#### [The task]
The expected result is the full listing, retyped exactly, without a single picture.

___ Data extracts ___

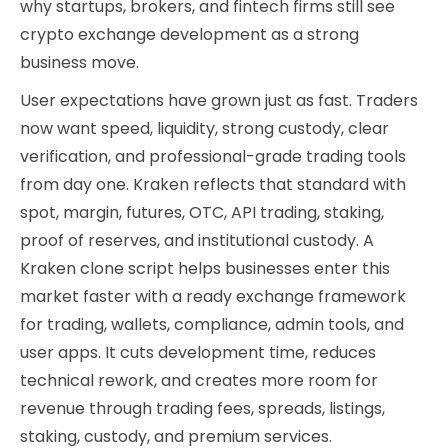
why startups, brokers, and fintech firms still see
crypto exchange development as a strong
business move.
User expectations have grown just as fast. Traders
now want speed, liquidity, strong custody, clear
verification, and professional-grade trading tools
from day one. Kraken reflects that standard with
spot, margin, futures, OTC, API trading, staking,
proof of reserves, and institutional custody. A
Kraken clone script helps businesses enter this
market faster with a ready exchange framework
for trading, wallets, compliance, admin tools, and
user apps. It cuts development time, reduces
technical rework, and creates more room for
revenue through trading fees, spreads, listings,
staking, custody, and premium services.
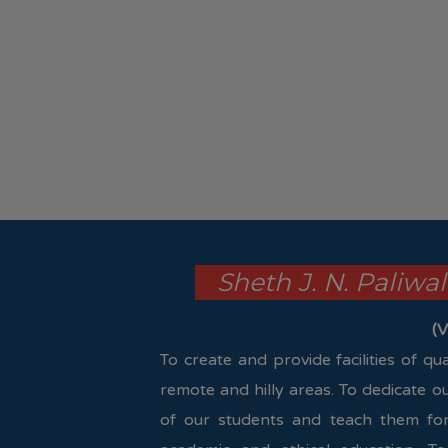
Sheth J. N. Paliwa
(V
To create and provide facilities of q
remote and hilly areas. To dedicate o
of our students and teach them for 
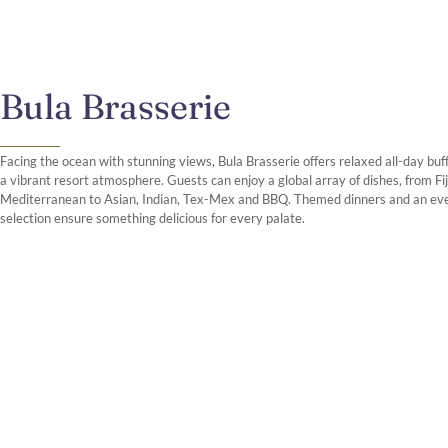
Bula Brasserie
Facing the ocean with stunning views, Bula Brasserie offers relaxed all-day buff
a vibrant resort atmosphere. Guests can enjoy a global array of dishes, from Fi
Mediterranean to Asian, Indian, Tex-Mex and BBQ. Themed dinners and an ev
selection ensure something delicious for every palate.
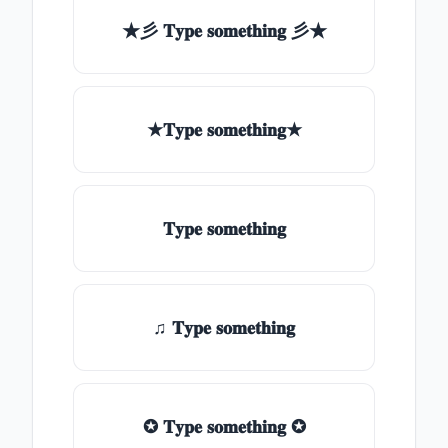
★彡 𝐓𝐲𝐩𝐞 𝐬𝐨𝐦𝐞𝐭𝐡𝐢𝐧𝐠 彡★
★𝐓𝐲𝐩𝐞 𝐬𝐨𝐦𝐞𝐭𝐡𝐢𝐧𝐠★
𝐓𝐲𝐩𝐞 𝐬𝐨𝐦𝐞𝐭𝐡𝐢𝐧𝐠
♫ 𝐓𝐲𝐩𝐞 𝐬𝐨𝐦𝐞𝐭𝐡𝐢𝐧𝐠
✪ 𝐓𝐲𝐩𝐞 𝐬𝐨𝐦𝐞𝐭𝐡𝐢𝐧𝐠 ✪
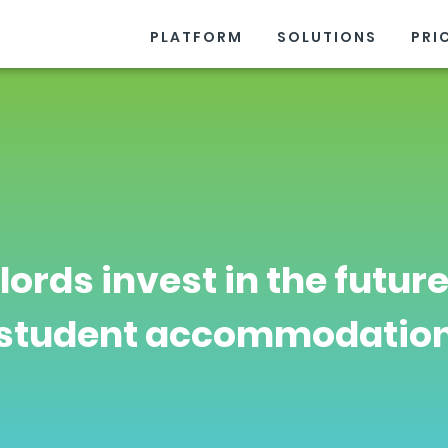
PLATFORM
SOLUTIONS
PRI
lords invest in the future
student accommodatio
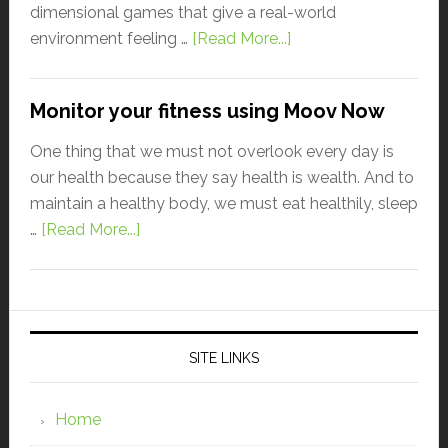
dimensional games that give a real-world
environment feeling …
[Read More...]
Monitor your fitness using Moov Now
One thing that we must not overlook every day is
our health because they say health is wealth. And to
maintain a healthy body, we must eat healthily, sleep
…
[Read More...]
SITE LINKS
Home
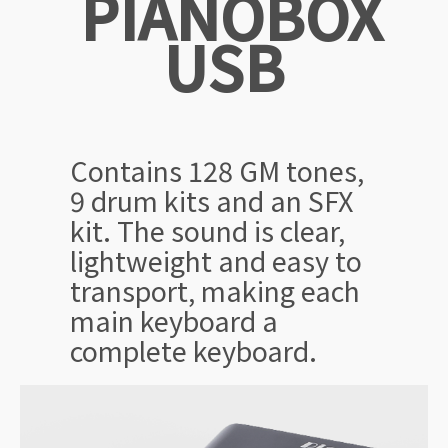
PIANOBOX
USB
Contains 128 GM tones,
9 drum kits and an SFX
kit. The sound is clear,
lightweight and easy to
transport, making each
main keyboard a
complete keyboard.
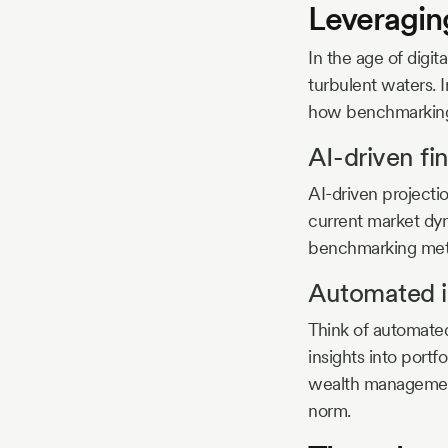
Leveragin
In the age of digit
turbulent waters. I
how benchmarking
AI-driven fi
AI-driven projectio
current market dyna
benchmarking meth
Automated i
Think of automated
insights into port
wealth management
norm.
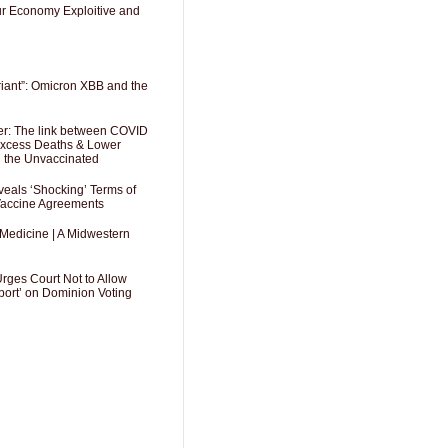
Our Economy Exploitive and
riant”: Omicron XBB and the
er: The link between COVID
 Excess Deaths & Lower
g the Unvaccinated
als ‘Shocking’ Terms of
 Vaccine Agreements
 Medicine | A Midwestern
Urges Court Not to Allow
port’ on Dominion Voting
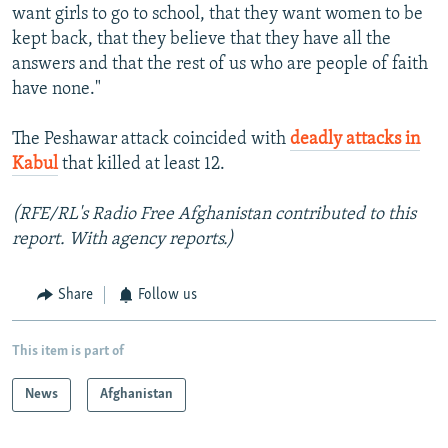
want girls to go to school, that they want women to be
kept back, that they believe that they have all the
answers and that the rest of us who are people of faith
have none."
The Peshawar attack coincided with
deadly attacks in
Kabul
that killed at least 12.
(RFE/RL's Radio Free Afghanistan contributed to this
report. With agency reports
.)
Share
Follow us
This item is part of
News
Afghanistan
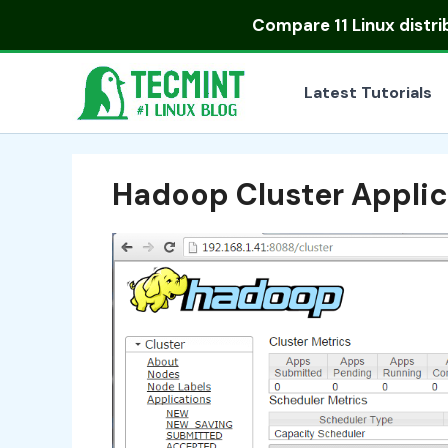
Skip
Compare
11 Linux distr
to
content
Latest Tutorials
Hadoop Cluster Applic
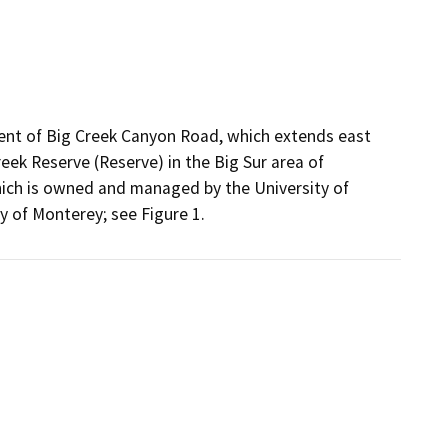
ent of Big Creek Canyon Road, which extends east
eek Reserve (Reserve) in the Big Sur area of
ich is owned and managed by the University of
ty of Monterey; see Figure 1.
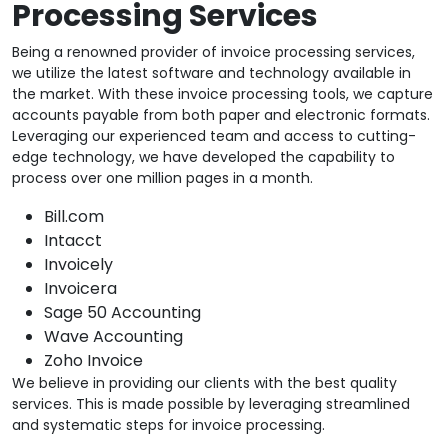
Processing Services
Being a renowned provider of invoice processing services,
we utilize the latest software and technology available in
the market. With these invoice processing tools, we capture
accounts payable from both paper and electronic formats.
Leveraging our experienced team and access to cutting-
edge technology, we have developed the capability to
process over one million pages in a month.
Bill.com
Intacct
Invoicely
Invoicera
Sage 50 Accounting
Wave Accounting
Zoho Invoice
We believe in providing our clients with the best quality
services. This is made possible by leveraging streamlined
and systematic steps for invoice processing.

___

#### [Answer to the exercise]
why startups, brokers, and fintech firms still see
crypto exchange development as a strong
business move.
User expectations have grown just as fast. Traders
now want speed, liquidity, strong custody, clear
verification, and professional-grade trading tools
from day one. Kraken reflects that standard with
spot, margin, futures, OTC, API trading, staking,
proof of reserves, and institutional custody. A
Kraken clone script helps businesses enter this
market faster with a ready exchange framework
for trading, wallets, compliance, admin tools, and
user apps. It cuts development time, reduces
technical rework, and creates more room for
revenue through trading fees, spreads, listings,
staking, custody, and premium services.
Sheth J. N. Paliwa
(V
To create and provide facilities of q
remote and hilly areas. To dedicate o
of our students and teach them for 
Bula Brasserie
Facing the ocean with stunning views, Bula Brasserie offers relaxed all-day buff
a vibrant resort atmosphere. Guests can enjoy a global array of dishes, from Fi
Mediterranean to Asian, Indian, Tex-Mex and BBQ. Themed dinners and an ev
selection ensure something delicious for every palate.
★彡 𝐓𝐲𝐩𝐞 𝐬𝐨𝐦𝐞𝐭𝐡𝐢𝐧𝐠 彡★
★𝐓𝐲𝐩𝐞 𝐬𝐨𝐦𝐞𝐭𝐡𝐢𝐧𝐠★
𝐓𝐲𝐩𝐞 𝐬𝐨𝐦𝐞𝐭𝐡𝐢𝐧𝐠
♫ 𝐓𝐲𝐩𝐞 𝐬𝐨𝐦𝐞𝐭𝐡𝐢𝐧𝐠
✪ 𝐓𝐲𝐩𝐞 𝐬𝐨𝐦𝐞𝐭𝐡𝐢𝐧𝐠 ✪
PLATFORM
SOLUTIONS
PRI
lords invest in the future
student accommodatio
dimensional games that give a real-world
environment feeling …
[Read More...]
Monitor your fitness using Moov Now
One thing that we must not overlook every day is
our health because they say health is wealth. And to
maintain a healthy body, we must eat healthily, sleep
…
[Read More...]
SITE LINKS
Home
PIANOBOX
USB
Contains 128 GM tones,
9 drum kits and an SFX
kit. The sound is clear,
lightweight and easy to
transport, making each
main keyboard a
complete keyboard.
Leveragin
In the age of digit
turbulent waters. I
how benchmarking
AI-driven fi
AI-driven projectio
current market dyna
benchmarking meth
Automated i
Think of automated
insights into port
wealth management
norm.
Our Economy Exploitive and
riant”: Omicron XBB and the
er: The link between COVID
 Excess Deaths & Lower
g the Unvaccinated
als ‘Shocking’ Terms of
 Vaccine Agreements
 Medicine | A Midwestern
Urges Court Not to Allow
port’ on Dominion Voting
want girls to go to school, that they want women to be
kept back, that they believe that they have all the
answers and that the rest of us who are people of faith
have none."
The Peshawar attack coincided with
deadly attacks in
Kabul
that killed at least 12.
(RFE/RL's Radio Free Afghanistan contributed to this
report. With agency reports
.)
Share
Follow us
This item is part of
News
Afghanistan
Skip
Compare
11 Linux distr
to
content
Latest Tutorials
Hadoop Cluster Applic
ent of Big Creek Canyon Road, which extends east
eek Reserve (Reserve) in the Big Sur area of
ich is owned and managed by the University of
ty of Monterey; see Figure 1.
Processing Services
Being a renowned provider of invoice processing services,
we utilize the latest software and technology available in
the market. With these invoice processing tools, we capture
accounts payable from both paper and electronic formats.
Leveraging our experienced team and access to cutting-
edge technology, we have developed the capability to
process over one million pages in a month.
Bill.com
Intacct
Invoicely
Invoicera
Sage 50 Accounting
Wave Accounting
Zoho Invoice
We believe in providing our clients with the best quality
services. This is made possible by leveraging streamlined
and systematic steps for invoice processing.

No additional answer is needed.